A dedicated SwapchainImage class encapsulates the graphics assets for a single frame. The host control manages a pool of two swapchain images (SwapchainImage[2]):
- Compositor Frame Lock: One image is locked by the Avalonia compositor for current presentation.
- Renderer Target: The other image is being written to asynchronously by the WebGPU rendering loop.
- Role Swap: Once rendering and memory copies are completed, the roles are swapped in an alternating cycle:
_currentWriteImageIndex = (_currentWriteImageIndex + 1) % 2.
private class SwapchainImage : IDisposable
{
public IntPtr SharedHandle;
public ICompositionImportedGpuImage? ImportedImage;
public GpuTexture? WgpuTexture;
public IntPtr StagingBuffer;
public uint StagingBufferSize;
public uint BytesPerRow;
// Windows Specific Direct3D 11 Resources
public IntPtr WinD3DDevice;
public IntPtr WinTexture2D;
}WebGPU asynchronous operations (such as staging buffer mapping) require the device queue event loop to be polled via wgpuDevicePoll.

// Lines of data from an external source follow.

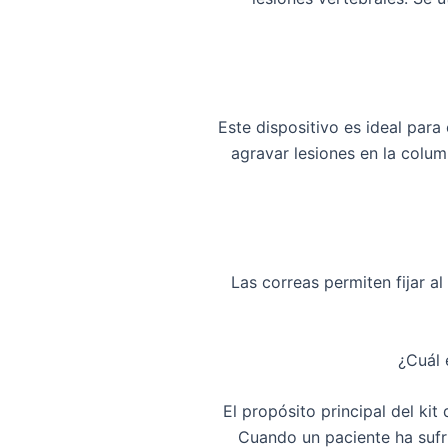
Este dispositivo es ideal para
agravar lesiones en la colum
Las
correas
permiten fijar al
¿Cuál 
El propósito principal del
kit
Cuando un paciente ha sufr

To keep the UI and Avalonia render threads completely unblocked, ProGPU runs a continuous, low-latency background polling thread that executes wgpuDevicePoll every 2 milliseconds:
private void StartPolling()
{
_pollingThread = new Thread(() => {
while (!_pollingCts.Token.IsCancellationRequested) {
wgpuDevicePoll(_wgpuContext.Device, false, null);
Thread.Sleep(2);
}
}) { IsBackground = true, Name = "ProGpuDevicePolling" };
_pollingThread.Start();
}The buffer mapping callback is wrapped in a standard C# TaskCompletionSource<bool>. Calling await MapBufferAsync(...) suspends the rendering task without blocking any CPU execution context. The background polling thread completes the mapping asynchronously, waking up the rendering task instantly:
private Task MapBufferAsync(IntPtr buffer, MapMode mode, nuint size)
{
unsafe {
var tcs = new TaskCompletionSource<bool>(TaskCreationOptions.RunContinuationsAsynchronously);
var handle = GCHandle.Alloc(tcs);
var userData = (void*)GCHandle.ToIntPtr(handle);
_wgpuContext.Wgpu.BufferMapAsync((GpuBuffer*)buffer, mode, 0, size, s_mapCallback, userData);
return tcs.Task;
}
}To comply with the C# compiler constraints that prohibit await operations inside unsafe contexts, ProGPU segregates low-level pointer copying into two dedicated synchronous unsafe helper functions:
CopyTextureToStagingBuffer: Encodes the offscreen render-target texture copy to the staging buffer and submits the command buffer.CopyMappedToSharedTexture: Retrieves the staging buffer's mapped range, locks the native OS texture, copies raw bytes row-by-row, unlocks the texture, and unmaps the buffer.
// macOS row-by-row IOSurface memory copy
GpuSharingInterop.IOSurfaceLock(image.SharedHandle, 0, null);
void* destPtr = GpuSharingInterop.IOSurfaceGetBaseAddress(image.SharedHandle);
System.Buffer.MemoryCopy(srcRow, destRow, rowBytes, rowBytes);
GpuSharingInterop.IOSurfaceUnlock(image.SharedHandle, 0, null);
// Windows D3D11 UpdateSubresource call via COM VTable index 49
GpuSharingInterop.COMHelper.CallUpdateSubresource(context, image.WinTexture2D, 0, IntPtr.Zero, mappedPtr, image.BytesPerRow, 0);If graphics interop is not supported by the environment (e.g. software rendering, missing drivers, or Linux configurations lacking Vulkan opaque handles), the control gracefully falls back to the Decoupled Render-Thread Blitting Pipeline (Phase 2). This ensures 100% functionality and visual parity across all host configurations!